Joshua Rauje is the short-tempered loose cannon of the Young Guardians. I based him on one of my best friends, who wanted to be a kind of superhero who is fearless and possesses a powerful hatred towards criminals. When engaging convicts, Joshua is not afraid to use violent methods to stop them, which makes his teammates nervous while around him. The answer to his prejudice towards crooks is revealed in the second volume of the series. Joshua’s powers consist of potent wind manipulation, which he can use to either create solid air balls that he could use to shoot from his fingers like bullets or overwhelming vortexes to blow his opponents away. In addition, Joshua has a pair of eagle-like wings that he can use to fly. Despite his short temper and unpredictability, Joshua is fiercely loyal to his teammates and a devout believer in their crusade against evil.

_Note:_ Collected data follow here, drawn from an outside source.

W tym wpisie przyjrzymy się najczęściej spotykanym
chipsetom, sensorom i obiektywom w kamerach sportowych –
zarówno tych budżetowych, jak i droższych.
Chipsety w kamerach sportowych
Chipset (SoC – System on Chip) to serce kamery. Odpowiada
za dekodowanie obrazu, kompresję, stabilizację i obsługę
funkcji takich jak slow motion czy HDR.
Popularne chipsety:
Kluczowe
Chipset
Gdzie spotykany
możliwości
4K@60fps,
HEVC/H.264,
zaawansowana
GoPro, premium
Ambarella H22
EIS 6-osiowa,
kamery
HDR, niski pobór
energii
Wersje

As a devout science fiction fanatic, I have always been fascinated by the idea of combining man with machine. In many ways, cyborgs make me think of Kurzweil’s theory of transhumanism in which humans would eventually evolve into machines or transfer their consciousness into a computer system. When I developed Cyber Shadow’s character, I wanted to create my own cybernetic character. However, as advanced as this technology may sound, there are bound to be a few defects. One example would be that the organic components of the cyborg would reject the robotic parts just as a metal plate can be rejected by a person’s body. Another example is that there would be a chance that the cyborg’s only senses would be seeing and hearing while their remaining senses would be either gone or diluted. A third example would be that the cyborg may not require food because they may not have either a mouth or digestive system, but would have the subconscious need to feed, which would result in constant hunger that they could never satisfy. While depicting Cyber Shadow, I tried to illustrate on the psychological impact these defects can have on him. In Cyber Shadow’s case, the only organic component in him is his brain, so when his brain is implanted into his robotic body, his brain suffers considerable mental strain as it struggles to adapt to its new physical conditioning. Before he became a cyborg, Cyber Shadow was a sadistic school bully who was already mentally unstable and the defects of his cybernetics only exacerbates these traits. With these flaws in his psyche, I drew inspiration for Cyber Shadow’s personality from the bullies who harassed me throughout middle and high school and the disturbed android Roy Batty from Blade Runner, who was also a product of the inevitable mistakes that human technology would generate. Overall, whenever one is developing new technology, they should be cautious about the effects it would have on the people they are trying to sell it to otherwise the consequences would be disastrous.